General Poster Session A from 11:45am-1:15pm ET and again from
5:05-6:35pm ET: 


 
--  (Abstract #18) Enzalutamide monotherapy: Phase 2 study results in
    hormone-naive prostate cancer patients. Presenter: Bertrand
    Tombal - Universite Catholique de Louvain, Cliniques
    Universitaires Saint-Luc
--  (Abstract #63): Enzalutamide in combination with docetaxel in men with
    prostate cancer (PC): Preliminary results from a phase 1 study.
    Presenter: Mark T. Fleming - Virginia Oncology Associates
--  (Abstract #16) Improved outcomes in elderly patients with metastatic
    castration-resistant prostate cancer (mCRPC) treated with the androgen
    receptor inhibitor enzalutamide: Results from the Phase 3 AFFIRM
    trial. Presenter: Cora N. Sternberg - San Camillo and Forlanini
    Hospital
--  (Abstract #17) Effect of enzalutamide on health-related quality of
    life (HRQoL) in men with metastatic castration-resistant prostate
    cancer (mCRPC) following docetaxel-based therapy: Results from the
    AFFIRM study. Presenter: Kurt Miller -
    Charite-Universitaetsmedizin Berlin
--  (Abstract #20) Long-term responders to enzalutamide during the phase 3
    AFFIRM trial: Baseline characteristics and efficacy outcomes.
    Presenter: Mark T. Fleming - Virginia Oncology Associates

  
About XTANDI(R)  
XTANDI(R) (enzalutamide) capsules is an oral, once-daily androgen
receptor inhibitor. XTANDI was approved by the FDA on August 31, 2012
for the treatment of metastatic castration-resistant prost
ate cancer
for patients who have previously received docetaxel (chemotherapy). A
Marketing Authorization Application for XTANDI is currently under
review by the European Medicines Agency (EMA).  
The efficacy and safety of XTANDI were assessed in the randomized,
placebo-controlled, global phase 3 AFFIRM clinical trial. A total of
1,199 patients with mCRPC who had previously received docetaxel were
randomized 2:1 to receive either XTANDI orally at a dose of 160 mg
once daily (N = 800) or placebo (N = 399). Patients with a history of
seizure, taking medications known to decrease the seizure threshold,
or with other risk factors for seizure were excluded from the
clinical trial. The primary endpoint of the trial was OS. 

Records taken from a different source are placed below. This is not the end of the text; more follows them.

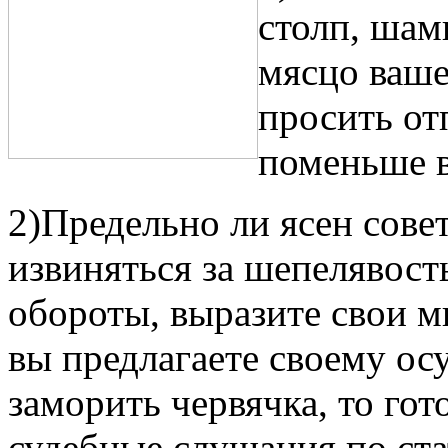
столп, шам
мясцо ваше
просить от
поменьше в
2)Предельно ли ясен сове
извиняться за шепелявост
обороты, выразите свои м
вы предлагаете своему о
заморить червячка, то го
судебные слушания по ст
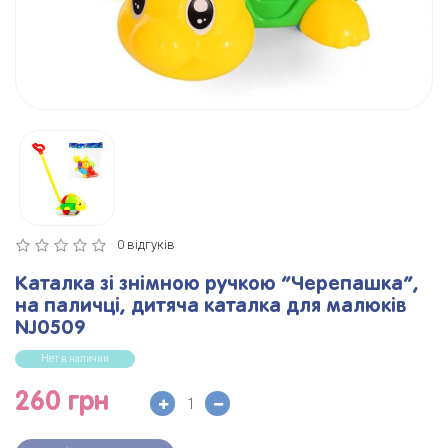
0 відгуків
Каталка зі знімною ручкою “Черепашка”,
на паличці, дитяча каталка для малюків
NJ0509
Нет в наличии
260 грн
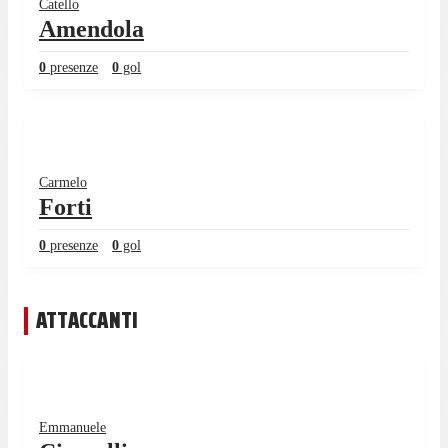
Catello
Amendola
0
presenze
0
gol
Carmelo
Forti
0
presenze
0
gol
ATTACCANTI
Emmanuele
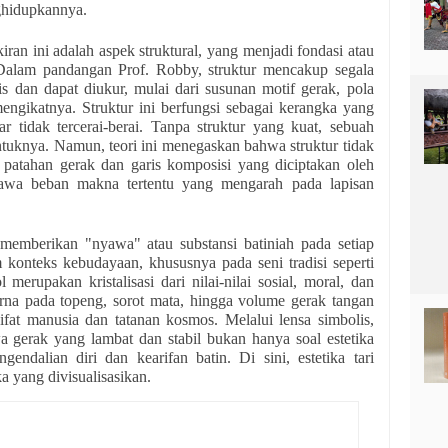
ghidupkannya.
ran ini adalah aspek struktural, yang menjadi fondasi atau
i. Dalam pandangan Prof. Robby, struktur mencakup segala
s dan dapat diukur, mulai dari susunan motif gerak, pola
engikatnya. Struktur ini berfungsi sebagai kerangka yang
r tidak tercerai-berai. Tanpa struktur yang kuat, sebuah
entuknya. Namun, teori ini menegaskan bahwa struktur tidak
p patahan gerak dan garis komposisi yang diciptakan oleh
bawa beban makna tertentu yang mengarah pada lapisan
 memberikan "nyawa" atau substansi batiniah pada setiap
 konteks kebudayaan, khususnya pada seni tradisi seperti
rupakan kristalisasi dari nilai-nilai sosial, moral, dan
arna pada topeng, sorot mata, hingga volume gerak tangan
sifat manusia dan tatanan kosmos. Melalui lensa simbolis,
 gerak yang lambat dan stabil bukan hanya soal estetika
endalian diri dan kearifan batin. Di sini, estetika tari
a yang divisualisasikan.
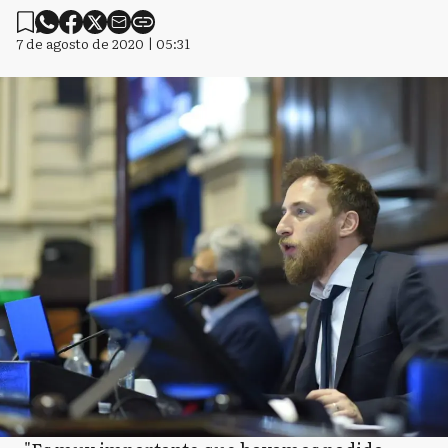
7 de agosto de 2020 | 05:31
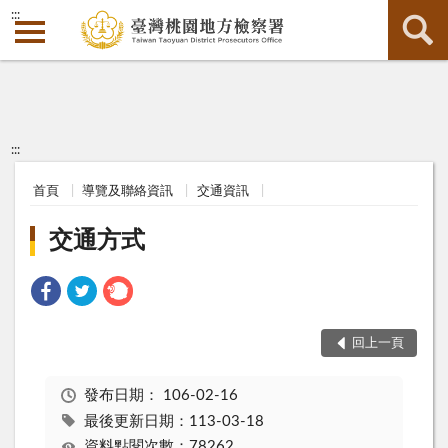
:::
:::
首頁
導覽及聯絡資訊
交通資訊
交通方式
回上一頁
發布日期：
106-02-16
最後更新日期：113-03-18
資料點閱次數：78262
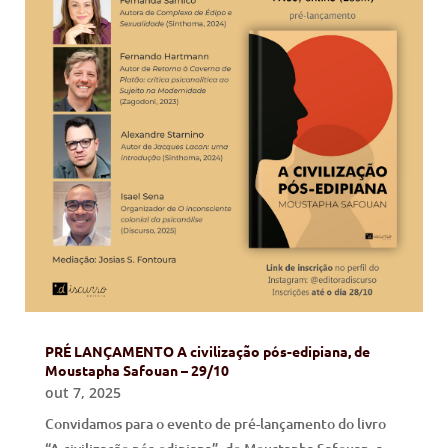
PRÉ LANÇAMENTO A civilização pós-edipiana, de
Moustapha Safouan – 29/10
out 7, 2025
Convidamos para o evento de pré-lançamento do livro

XTANDI-treated patients had a statistically-significant improvement
in median OS compared to the placebo group: 18.4 months in the XTANDI
group versus 13.6 months in the placebo group (P < 0.0001). XTANDI
provided a 37% reduction in risk of death compared to placebo (hazard
ratio = 0.631). Seizure occurred in 0.9% of patients on XTANDI and 0%
of the placebo-treated patients. The most common adverse reactions
(&#8805; 5%) are asthenia/fatigue, back pain, diarrhea, arthralgia,
hot flush, peripheral edema, musculoskeletal pain, headache, upper
respiratory infection, muscular weakness, dizziness, insomnia, lower
respiratory infection, spinal cord compression and cauda equina
syndrome, hematuria, paresthesia, anxiety, and hypertension. Grade 3
and higher adverse reactions were reported among 47% of
XTANDI-treated patients and 53% of placebo-treated patients.  
The recommended dose of XTANDI is 160 mg (four 40 mg capsules)

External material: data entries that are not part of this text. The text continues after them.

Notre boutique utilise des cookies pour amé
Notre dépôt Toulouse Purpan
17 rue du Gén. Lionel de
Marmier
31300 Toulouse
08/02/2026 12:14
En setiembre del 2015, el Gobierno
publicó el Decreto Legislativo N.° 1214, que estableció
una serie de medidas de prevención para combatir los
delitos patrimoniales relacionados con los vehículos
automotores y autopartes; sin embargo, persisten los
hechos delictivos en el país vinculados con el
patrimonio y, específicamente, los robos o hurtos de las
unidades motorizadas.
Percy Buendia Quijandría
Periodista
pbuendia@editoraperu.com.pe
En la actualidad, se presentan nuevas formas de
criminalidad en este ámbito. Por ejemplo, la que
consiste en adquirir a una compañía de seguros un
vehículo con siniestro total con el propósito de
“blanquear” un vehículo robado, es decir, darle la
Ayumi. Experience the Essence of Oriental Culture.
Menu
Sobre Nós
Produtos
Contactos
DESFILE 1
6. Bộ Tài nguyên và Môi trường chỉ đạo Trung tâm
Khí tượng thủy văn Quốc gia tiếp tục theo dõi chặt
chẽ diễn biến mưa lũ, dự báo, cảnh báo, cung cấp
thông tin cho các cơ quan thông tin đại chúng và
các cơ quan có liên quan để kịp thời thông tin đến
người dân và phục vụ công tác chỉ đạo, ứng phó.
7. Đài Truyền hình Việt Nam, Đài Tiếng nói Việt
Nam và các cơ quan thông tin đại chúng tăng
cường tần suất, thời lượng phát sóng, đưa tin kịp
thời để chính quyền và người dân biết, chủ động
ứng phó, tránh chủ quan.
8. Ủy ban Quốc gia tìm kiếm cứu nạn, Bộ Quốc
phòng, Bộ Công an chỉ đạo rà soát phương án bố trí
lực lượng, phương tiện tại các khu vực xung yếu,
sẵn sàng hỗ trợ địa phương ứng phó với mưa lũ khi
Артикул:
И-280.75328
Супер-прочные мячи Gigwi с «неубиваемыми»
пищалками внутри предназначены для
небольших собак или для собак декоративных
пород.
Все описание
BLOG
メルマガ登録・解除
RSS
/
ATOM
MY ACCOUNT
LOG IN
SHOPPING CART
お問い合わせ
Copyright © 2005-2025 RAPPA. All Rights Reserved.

administered orally once daily. XTANDI can be taken with or without
food and does not require concomitant steroid (e.g., prednisone) use.
In the phase 3 clinical trial, 48% of XTANDI patients and 46% of
patients in the placebo arm were treated with glucocorticoids. 

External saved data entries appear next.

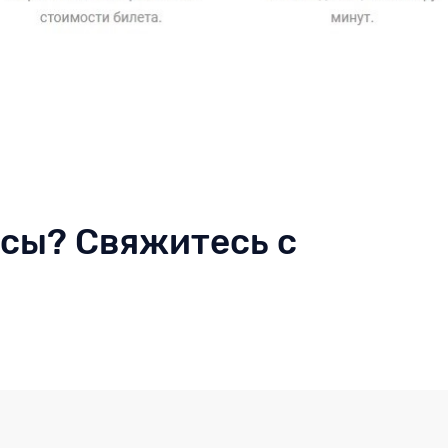
осы? Свяжитесь с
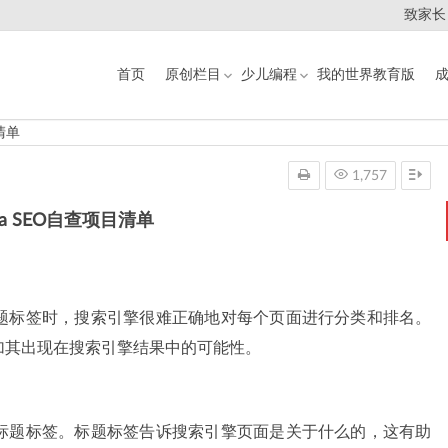
致家长
首页
原创栏目
少儿编程
我的世界教育版
目清单
1,757
exa SEO自查项目清单
题标签时，搜索引擎很难正确地对每个页面进行分类和排名。
加其出现在搜索引擎结果中的可能性。
标题标签。标题标签告诉搜索引擎页面是关于什么的，这有助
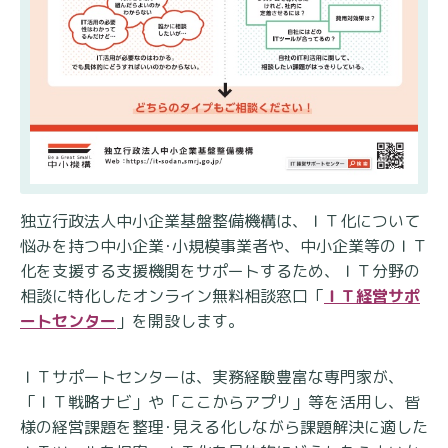
独立行政法人中小企業基盤整備機構は、ＩＴ化について
悩みを持つ中小企業･小規模事業者や、中小企業等のＩＴ
化を支援する支援機関をサポートするため、ＩＴ分野の
相談に特化したオンライン無料相談窓口「
ＩＴ経営サポ
ートセンター
」を開設します。
ＩＴサポートセンターは、実務経験豊富な専門家が、
「ＩＴ戦略ナビ」や「ここからアプリ」等を活用し、皆
様の経営課題を整理･見える化しながら課題解決に適した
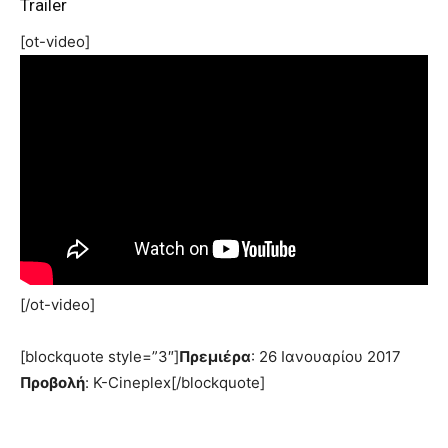
Trailer
[ot-video]
[/ot-video]
[blockquote style=”3″]
Πρεμιέρα
: 26 Ιανουαρίου 2017
Προβολή
: K-Cineplex[/blockquote]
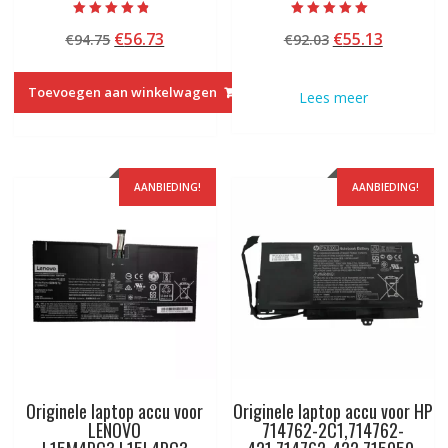
Beoordeeld
Beoordeeld met
Oorspronkelijke
Huidige
Oorspronkelij
Huidige
€
56.73
€
55.13
€
94.75
€
92.03
met
5.00
4.50
van 5
prijs
prijs
prijs
prijs
van 5
was:
is:
was:
is:
Toevoegen aan winkelwagen
Lees meer
€94.75.
€56.73.
€92.03.
€55.13.
AANBIEDING!
AANBIEDING!
Originele laptop accu voor
Originele laptop accu voor HP
LENOVO
714762-2C1,714762-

XTANDI Mechanism of Action  
XTANDI (enzalutamide) is an androgen receptor inhibitor that acts on
different steps in the androgen receptor signaling pathway. XTANDI
has been shown to competitively inhibit androgen binding to androgen
receptors, inhibit androgen receptor nuclear translocation and
interaction with DNA. A major metabolite, N-desmethyl enzalutamide,
exhibited similar in vitro activity to XTANDI. XTANDI decreased
proliferation and induced cell death of prostate cancer cells in
vitro, and decreased tumor volume in a mouse prostate cancer
xenograft model.  
Important Safety Information for XTANDI 
 Contraindications - XTANDI
can cause fetal harm when administered to a pregnant woman based on
its mechanism of action. XTANDI is not indicated for use in women.
XTANDI is contraindicated in women who are or may become pregnant.  
Warning and Precautions - In the randomized phase 3 clinical trial,
seizure occurred in 0.9% of patients on XTANDI. No patients on the
placebo arm experienced seizure. Patients experiencing a seizure were
permanently discontinued from therapy. All seizures resolved.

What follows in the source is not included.